**TASK STATEMENT:** Your response should match the records line for line.

Collection entries:
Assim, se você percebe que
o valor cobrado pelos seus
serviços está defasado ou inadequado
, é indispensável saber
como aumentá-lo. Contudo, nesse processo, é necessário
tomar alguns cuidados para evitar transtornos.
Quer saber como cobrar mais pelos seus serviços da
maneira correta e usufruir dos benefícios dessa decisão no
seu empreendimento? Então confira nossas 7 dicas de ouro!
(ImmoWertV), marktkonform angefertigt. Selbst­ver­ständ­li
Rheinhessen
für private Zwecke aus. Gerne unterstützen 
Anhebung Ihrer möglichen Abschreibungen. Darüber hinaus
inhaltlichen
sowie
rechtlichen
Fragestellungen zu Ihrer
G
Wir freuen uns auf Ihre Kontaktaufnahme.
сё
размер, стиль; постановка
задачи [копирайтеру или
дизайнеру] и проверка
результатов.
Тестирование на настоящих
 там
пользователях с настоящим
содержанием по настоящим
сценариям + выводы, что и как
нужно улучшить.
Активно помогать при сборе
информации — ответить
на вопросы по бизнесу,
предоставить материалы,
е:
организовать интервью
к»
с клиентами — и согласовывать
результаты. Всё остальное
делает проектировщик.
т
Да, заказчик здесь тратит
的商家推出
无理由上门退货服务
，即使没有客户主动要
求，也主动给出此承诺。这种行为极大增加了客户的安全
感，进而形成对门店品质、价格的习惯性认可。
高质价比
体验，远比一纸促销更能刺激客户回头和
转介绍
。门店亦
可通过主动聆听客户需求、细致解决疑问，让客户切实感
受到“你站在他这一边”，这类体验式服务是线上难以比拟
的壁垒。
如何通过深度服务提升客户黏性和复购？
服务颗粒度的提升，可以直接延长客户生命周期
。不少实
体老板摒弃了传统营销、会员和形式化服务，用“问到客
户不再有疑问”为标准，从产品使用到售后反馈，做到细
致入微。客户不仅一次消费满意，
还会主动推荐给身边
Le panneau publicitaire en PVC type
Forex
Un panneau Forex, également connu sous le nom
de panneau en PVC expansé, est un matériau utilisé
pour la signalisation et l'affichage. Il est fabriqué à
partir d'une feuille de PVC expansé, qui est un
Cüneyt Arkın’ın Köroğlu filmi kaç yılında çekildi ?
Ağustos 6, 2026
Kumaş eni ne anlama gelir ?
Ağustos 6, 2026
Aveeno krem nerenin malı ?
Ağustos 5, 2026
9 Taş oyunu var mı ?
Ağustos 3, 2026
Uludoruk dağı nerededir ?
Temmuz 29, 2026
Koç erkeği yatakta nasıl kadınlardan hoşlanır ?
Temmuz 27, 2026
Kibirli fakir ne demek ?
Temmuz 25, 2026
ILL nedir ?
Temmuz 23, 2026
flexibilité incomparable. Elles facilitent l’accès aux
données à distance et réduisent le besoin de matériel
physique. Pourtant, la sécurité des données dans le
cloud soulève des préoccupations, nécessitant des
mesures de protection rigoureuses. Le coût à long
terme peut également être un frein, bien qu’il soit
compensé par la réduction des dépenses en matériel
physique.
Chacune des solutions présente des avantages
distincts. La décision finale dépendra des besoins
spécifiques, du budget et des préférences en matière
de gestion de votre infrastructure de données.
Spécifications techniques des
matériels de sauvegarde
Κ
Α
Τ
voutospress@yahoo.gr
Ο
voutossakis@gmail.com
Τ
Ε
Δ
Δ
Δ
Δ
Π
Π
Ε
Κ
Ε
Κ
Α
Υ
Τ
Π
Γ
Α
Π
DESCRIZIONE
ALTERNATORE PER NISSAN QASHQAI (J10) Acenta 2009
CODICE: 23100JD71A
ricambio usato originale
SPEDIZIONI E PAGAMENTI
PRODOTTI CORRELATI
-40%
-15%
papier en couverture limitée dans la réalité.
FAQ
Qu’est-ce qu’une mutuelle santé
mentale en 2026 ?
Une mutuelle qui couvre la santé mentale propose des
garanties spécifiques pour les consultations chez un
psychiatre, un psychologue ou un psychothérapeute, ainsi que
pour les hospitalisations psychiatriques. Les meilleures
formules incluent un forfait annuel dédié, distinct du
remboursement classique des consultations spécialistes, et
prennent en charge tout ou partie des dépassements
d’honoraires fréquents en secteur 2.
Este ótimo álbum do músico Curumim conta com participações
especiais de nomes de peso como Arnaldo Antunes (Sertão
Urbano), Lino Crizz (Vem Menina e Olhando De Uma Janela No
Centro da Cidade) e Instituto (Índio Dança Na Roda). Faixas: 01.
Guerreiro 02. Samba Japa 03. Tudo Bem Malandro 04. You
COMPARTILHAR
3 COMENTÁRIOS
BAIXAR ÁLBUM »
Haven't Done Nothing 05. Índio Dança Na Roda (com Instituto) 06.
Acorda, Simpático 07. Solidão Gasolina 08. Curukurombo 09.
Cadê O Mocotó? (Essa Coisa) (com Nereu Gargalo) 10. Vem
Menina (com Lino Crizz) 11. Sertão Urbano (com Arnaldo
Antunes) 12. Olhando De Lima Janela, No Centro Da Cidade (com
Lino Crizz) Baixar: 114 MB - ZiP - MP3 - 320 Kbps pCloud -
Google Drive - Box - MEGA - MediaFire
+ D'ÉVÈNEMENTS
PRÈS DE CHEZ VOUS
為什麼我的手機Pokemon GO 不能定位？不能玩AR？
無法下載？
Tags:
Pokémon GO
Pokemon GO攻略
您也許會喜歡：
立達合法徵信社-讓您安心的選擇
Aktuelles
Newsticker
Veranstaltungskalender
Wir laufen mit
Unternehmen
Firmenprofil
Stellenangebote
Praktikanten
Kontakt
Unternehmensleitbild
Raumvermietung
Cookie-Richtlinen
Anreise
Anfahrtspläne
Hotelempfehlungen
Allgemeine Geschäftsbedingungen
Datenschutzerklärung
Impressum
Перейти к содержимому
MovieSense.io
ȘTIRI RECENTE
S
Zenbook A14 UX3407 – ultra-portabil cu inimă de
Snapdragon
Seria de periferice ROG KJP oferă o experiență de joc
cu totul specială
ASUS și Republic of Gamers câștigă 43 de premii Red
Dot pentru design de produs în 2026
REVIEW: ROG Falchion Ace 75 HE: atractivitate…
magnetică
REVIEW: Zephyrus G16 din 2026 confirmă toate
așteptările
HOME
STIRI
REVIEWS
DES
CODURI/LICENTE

**EXERCISE OUTPUT:**
Assim, se você percebe que
o valor cobrado pelos seus
serviços está defasado ou inadequado
, é indispensável saber
como aumentá-lo. Contudo, nesse processo, é necessário
tomar alguns cuidados para evitar transtornos.
Quer saber como cobrar mais pelos seus serviços da
maneira correta e usufruir dos benefícios dessa decisão no
seu empreendimento? Então confira nossas 7 dicas de ouro!
(ImmoWertV), marktkonform angefertigt. Selbst­ver­ständ­li
Rheinhessen
für private Zwecke aus. Gerne unterstützen 
Anhebung Ihrer möglichen Abschreibungen. Darüber hinaus
inhaltlichen
sowie
rechtlichen
Fragestellungen zu Ihrer
G
Wir freuen uns auf Ihre Kontaktaufnahme.
сё
размер, стиль; постановка
задачи [копирайтеру или
дизайнеру] и проверка
результатов.
Тестирование на настоящих
 там
пользователях с настоящим
содержанием по настоящим
сценариям + выводы, что и как
нужно улучшить.
Активно помогать при сборе
информации — ответить
на вопросы по бизнесу,
предоставить материалы,
е:
организовать интервью
к»
с клиентами — и согласовывать
результаты. Всё остальное
делает проектировщик.
т
Да, заказчик здесь тратит
的商家推出
无理由上门退货服务
，即使没有客户主动要
求，也主动给出此承诺。这种行为极大增加了客户的安全
感，进而形成对门店品质、价格的习惯性认可。
高质价比
体验，远比一纸促销更能刺激客户回头和
转介绍
。门店亦
可通过主动聆听客户需求、细致解决疑问，让客户切实感
受到“你站在他这一边”，这类体验式服务是线上难以比拟
的壁垒。
如何通过深度服务提升客户黏性和复购？
服务颗粒度的提升，可以直接延长客户生命周期
。不少实
体老板摒弃了传统营销、会员和形式化服务，用“问到客
户不再有疑问”为标准，从产品使用到售后反馈，做到细
致入微。客户不仅一次消费满意，
还会主动推荐给身边
Le panneau publicitaire en PVC type
Forex
Un panneau Forex, également connu sous le nom
de panneau en PVC expansé, est un matériau utilisé
pour la signalisation et l'affichage. Il est fabriqué à
partir d'une feuille de PVC expansé, qui est un
Cüneyt Arkın’ın Köroğlu filmi kaç yılında çekildi ?
Ağustos 6, 2026
Kumaş eni ne anlama gelir ?
Ağustos 6, 2026
Aveeno krem nerenin malı ?
Ağustos 5, 2026
9 Taş oyunu var mı ?
Ağustos 3, 2026
Uludoruk dağı nerededir ?
Temmuz 29, 2026
Koç erkeği yatakta nasıl kadınlardan hoşlanır ?
Temmuz 27, 2026
Kibirli fakir ne demek ?
Temmuz 25, 2026
ILL nedir ?
Temmuz 23, 2026
flexibilité incomparable. Elles facilitent l’accès aux
données à distance et réduisent le besoin de matériel
physique. Pourtant, la sécurité des données dans le
cloud soulève des préoccupations, nécessitant des
mesures de protection rigoureuses. Le coût à long
terme peut également être un frein, bien qu’il soit
compensé par la réduction des dépenses en matériel
physique.
Chacune des solutions présente des avantages
distincts. La décision finale dépendra des besoins
spécifiques, du budget et des préférences en matière
de gestion de votre infrastructure de données.
Spécifications techniques des
matériels de sauvegarde
Κ
Α
Τ
voutospress@yahoo.gr
Ο
voutossakis@gmail.com
Τ
Ε
Δ
Δ
Δ
Δ
Π
Π
Ε
Κ
Ε
Κ
Α
Υ
Τ
Π
Γ
Α
Π
DESCRIZIONE
ALTERNATORE PER NISSAN QASHQAI (J10) Acenta 2009
CODICE: 23100JD71A
ricambio usato originale
SPEDIZIONI E PAGAMENTI
PRODOTTI CORRELATI
-40%
-15%
papier en couverture limitée dans la réalité.
FAQ
Qu’est-ce qu’une mutuelle santé
mentale en 2026 ?
Une mutuelle qui couvre la santé mentale propose des
garanties spécifiques pour les consultations chez un
psychiatre, un psychologue ou un psychothérapeute, ainsi que
pour les hospitalisations psychiatriques. Les meilleures
formules incluent un forfait annuel dédié, distinct du
remboursement classique des consultations spécialistes, et
prennent en charge tout ou partie des dépassements
d’honoraires fréquents en secteur 2.
Este ótimo álbum do músico Curumim conta com participações
especiais de nomes de peso como Arnaldo Antunes (Sertão
Urbano), Lino Crizz (Vem Menina e Olhando De Uma Janela No
Centro da Cidade) e Instituto (Índio Dança Na Roda). Faixas: 01.
Guerreiro 02. Samba Japa 03. Tudo Bem Malandro 04. You
COMPARTILHAR
3 COMENTÁRIOS
BAIXAR ÁLBUM »
Haven't Done Nothing 05. Índio Dança Na Roda (com Instituto) 06.
Acorda, Simpático 07. Solidão Gasolina 08. Curukurombo 09.
Cadê O Mocotó? (Essa Coisa) (com Nereu Gargalo) 10. Vem
Menina (com Lino Crizz) 11. Sertão Urbano (com Arnaldo
Antunes) 12. Olhando De Lima Janela, No Centro Da Cidade (com
Lino Crizz) Baixar: 114 MB - ZiP - MP3 - 320 Kbps pCloud -
Google Drive - Box - MEGA - MediaFire
+ D'ÉVÈNEMENTS
PRÈS DE CHEZ VOUS
為什麼我的手機Pokemon GO 不能定位？不能玩AR？
無法下載？
Tags:
Pokémon GO
Pokemon GO攻略
您也許會喜歡：
立達合法徵信社-讓您安心的選擇
Aktuelles
Newsticker
Veranstaltungskalender
Wir laufen mit
Unternehmen
Firmenprofil
Stellenangebote
Praktikanten
Kontakt
Unternehmensleitbild
Raumvermietung
Cookie-Richtlinen
Anreise
Anfahrtspläne
Hotelempfehlungen
Allgemeine Geschäftsbedingungen
Datenschutzerklärung
Impressum
Перейти к содержимому
MovieSense.io
ȘTIRI RECENTE
S
Zenbook A14 UX3407 – ultra-portabil cu inimă de
Snapdragon
Seria de periferice ROG KJP oferă o experiență de joc
cu totul specială
ASUS și Republic of Gamers câștigă 43 de premii Red
Dot pentru design de produs în 2026
REVIEW: ROG Falchion Ace 75 HE: atractivitate…
magnetică
REVIEW: Zephyrus G16 din 2026 confirmă toate
așteptările
HOME
STIRI
REVIEWS
DES
CODURI/LICENTE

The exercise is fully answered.